* **Exercise aim**:
Search the listing below for the line with "オリジナル企画商品 (581, 1775)", then write out that line and every one after it exactly, without the pictures.

****************

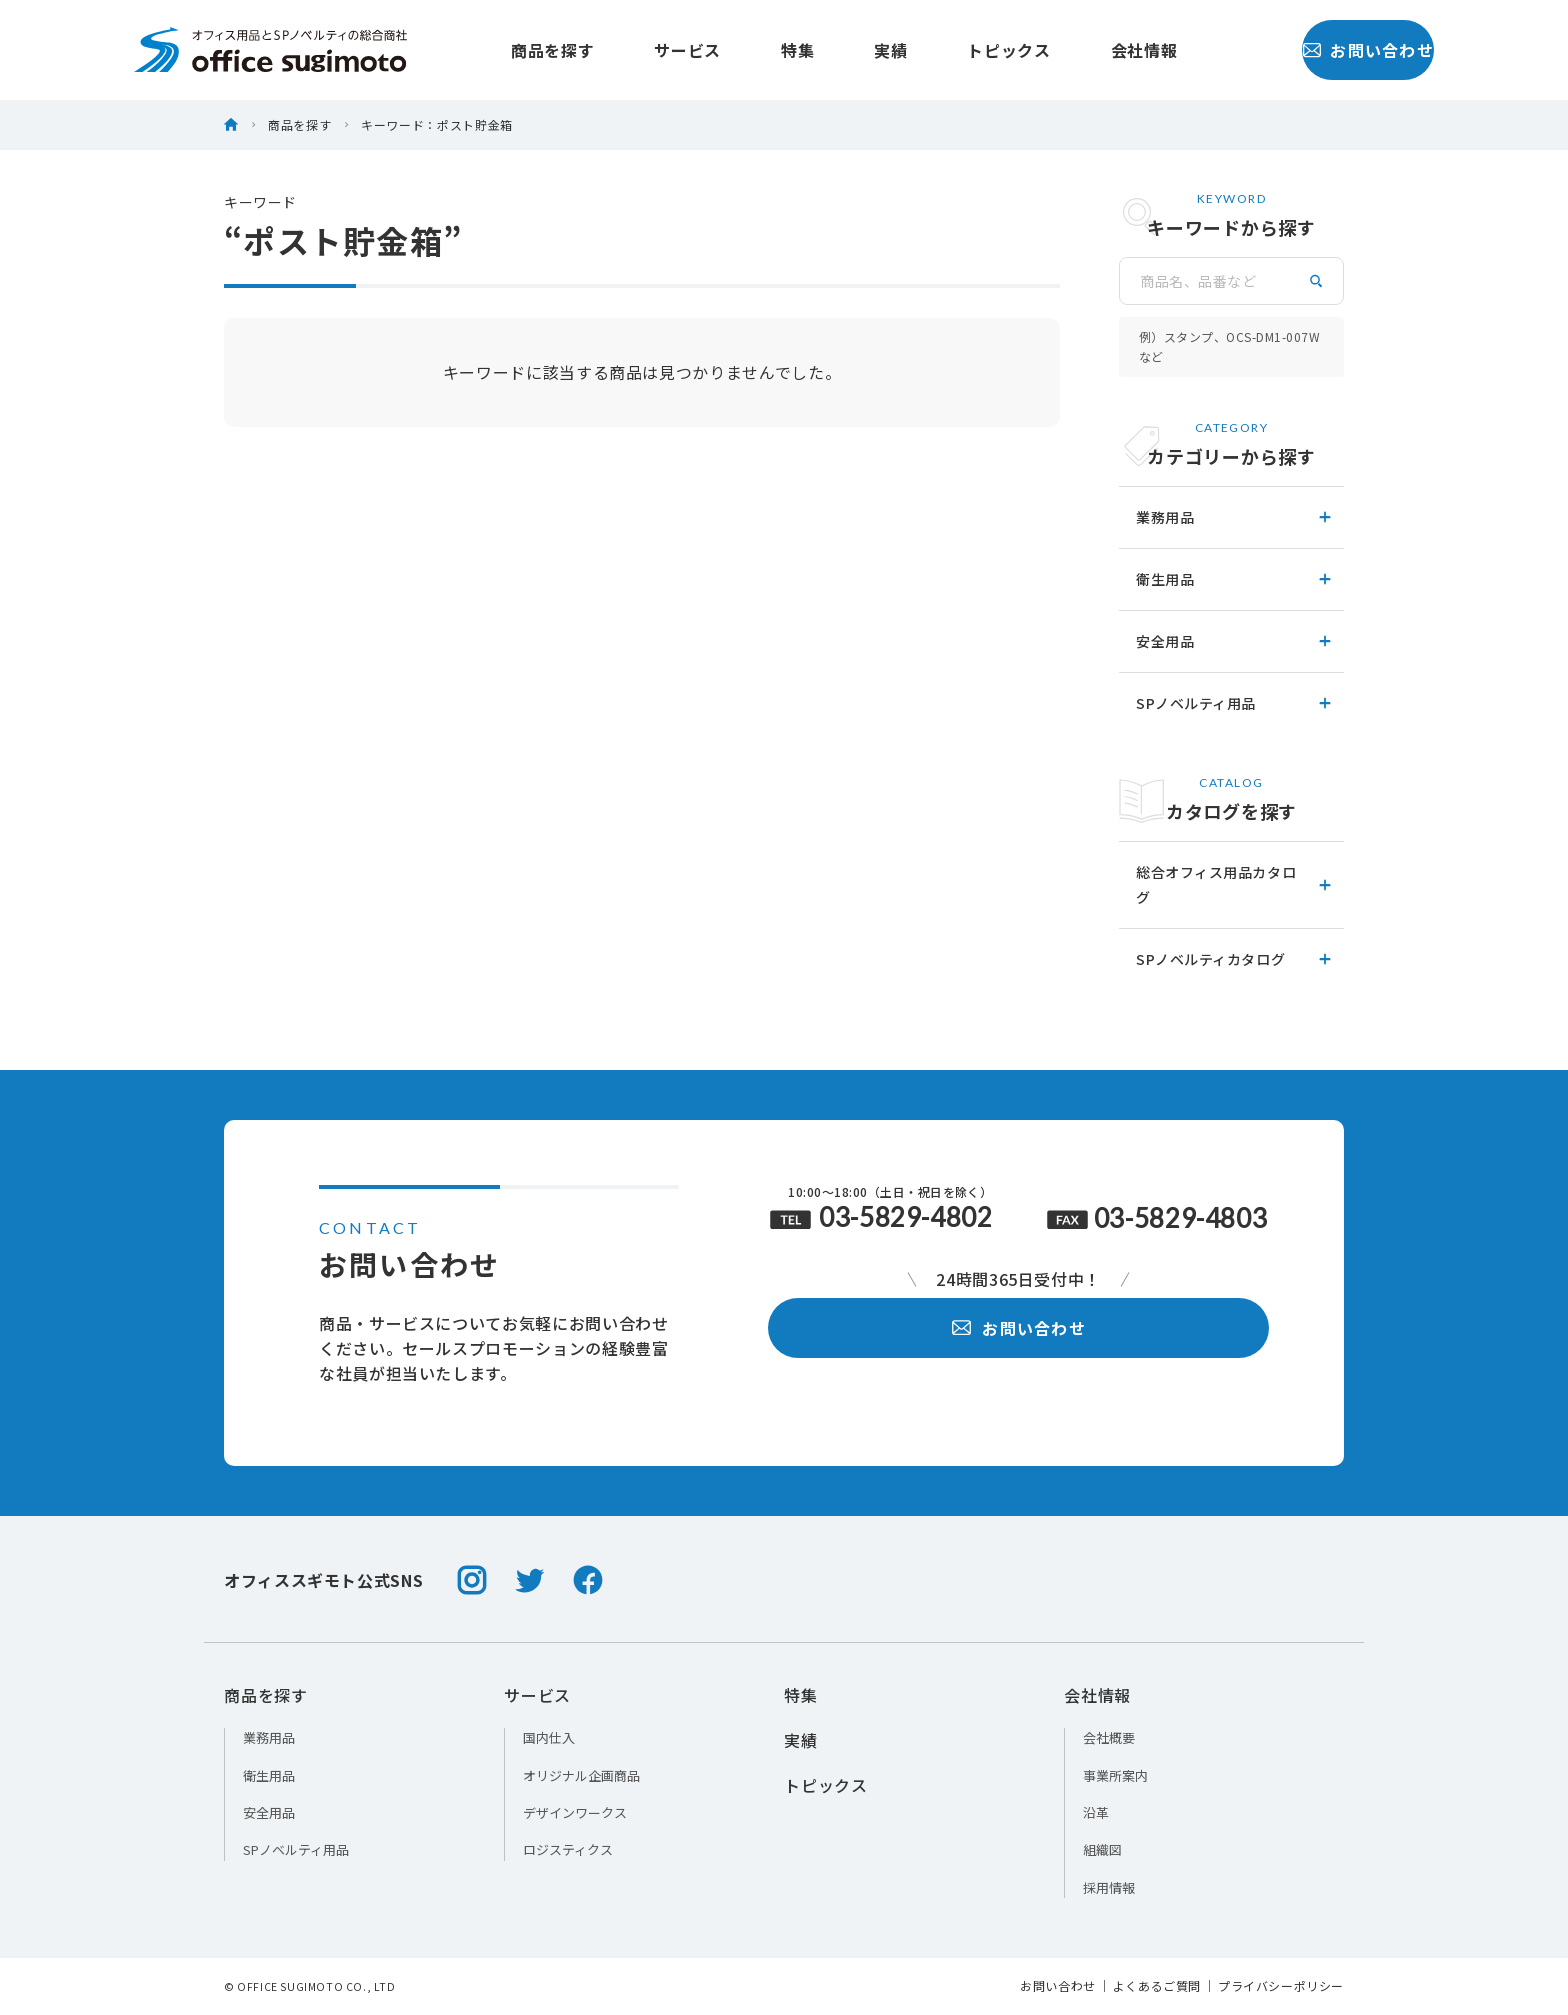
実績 (846, 50)
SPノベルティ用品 (1235, 703)
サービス (643, 50)
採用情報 (1109, 1887)
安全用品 (1235, 641)
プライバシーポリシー (1281, 1986)
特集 (753, 50)
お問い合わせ (1324, 50)
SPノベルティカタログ (1235, 959)
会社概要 (1109, 1737)
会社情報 (1100, 50)
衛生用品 (1235, 579)
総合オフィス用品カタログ (1235, 884)
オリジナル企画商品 (581, 1775)
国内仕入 (549, 1737)
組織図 (1102, 1849)
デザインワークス (575, 1812)
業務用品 (1235, 517)
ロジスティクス (568, 1849)
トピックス (964, 50)
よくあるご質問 (1157, 1986)
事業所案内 (1115, 1775)
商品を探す (508, 50)
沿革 (1096, 1812)
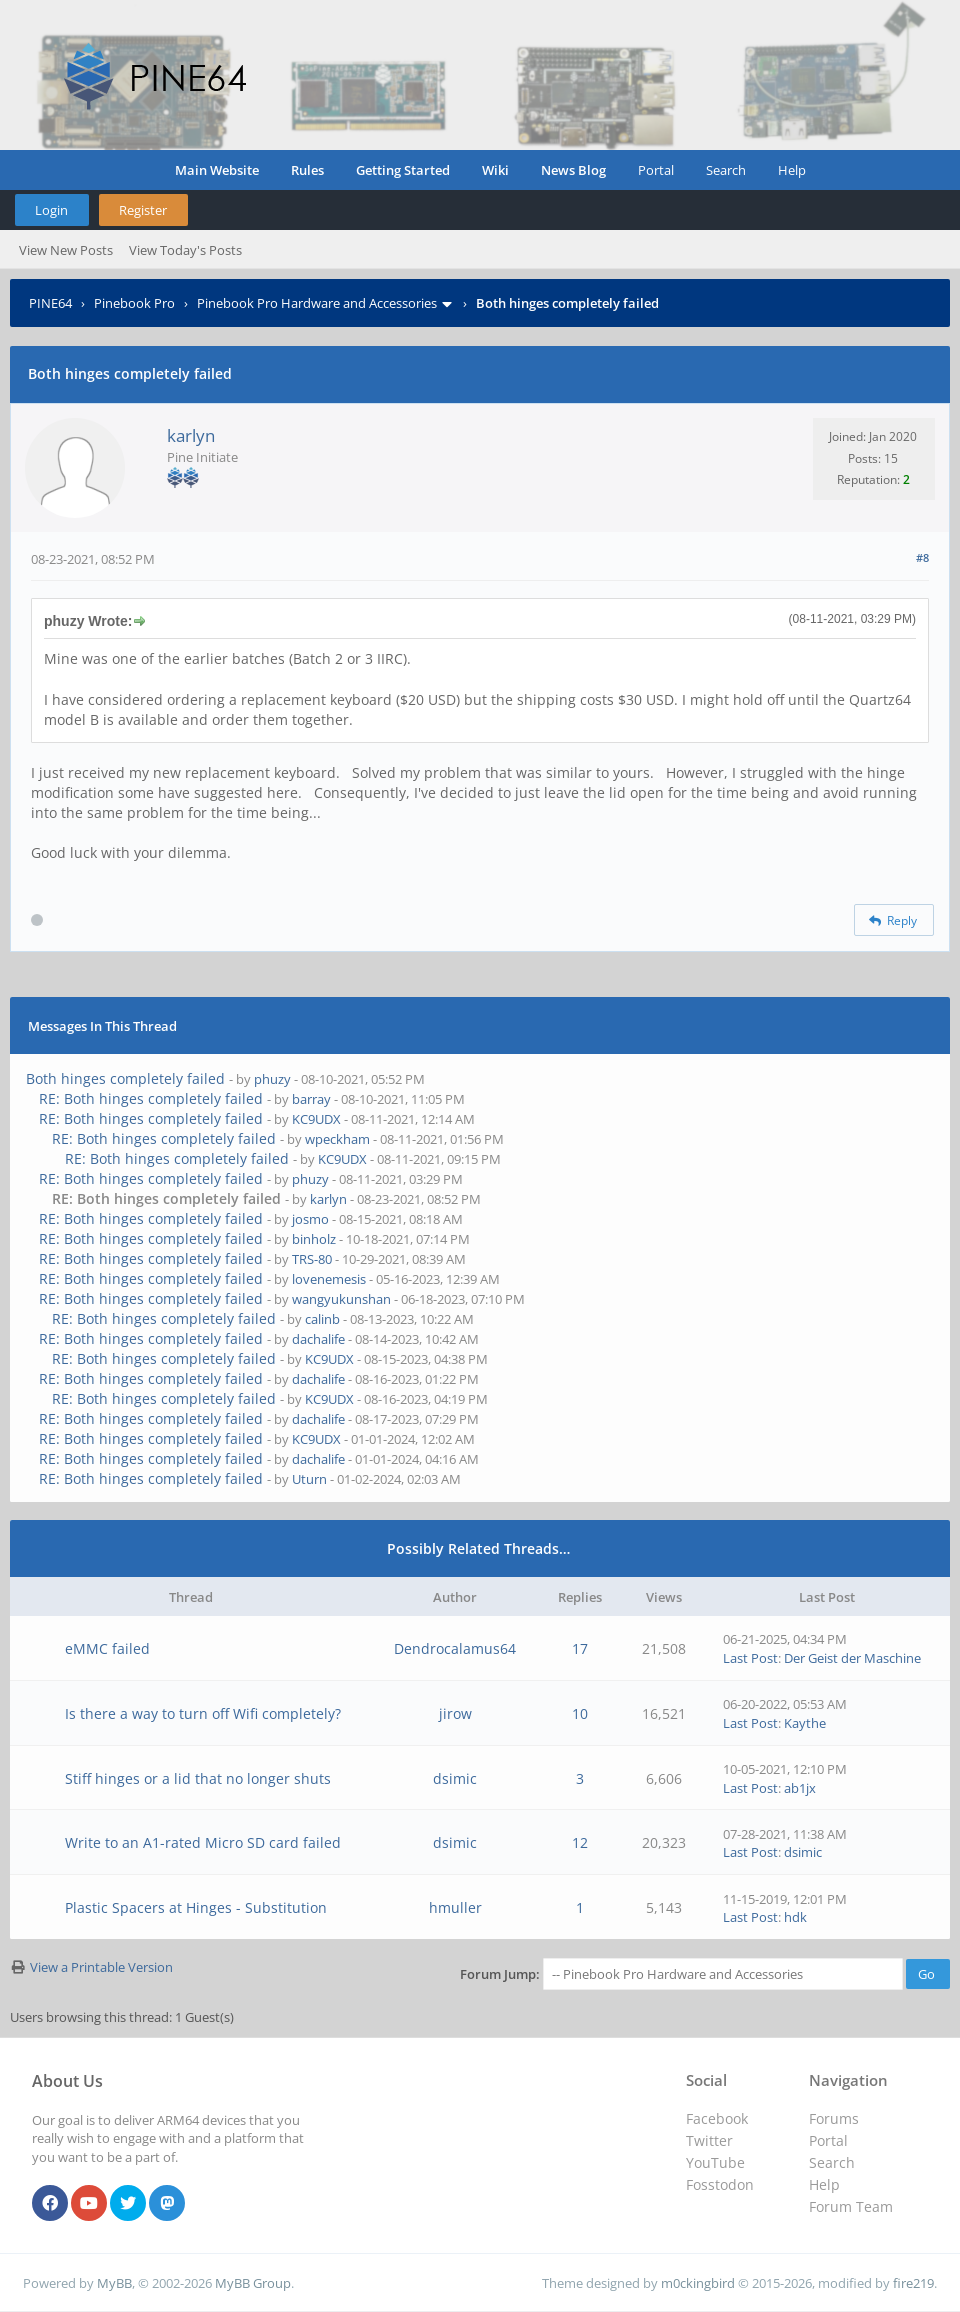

****************

* **Solution below**:
オリジナル企画商品 (581, 1775)
国内仕入 (549, 1737)
組織図 (1102, 1849)
デザインワークス (575, 1812)
業務用品 (1235, 517)
ロジスティクス (568, 1849)
トピックス (964, 50)
よくあるご質問 (1157, 1986)
事業所案内 (1115, 1775)
商品を探す (508, 50)
沿革 (1096, 1812)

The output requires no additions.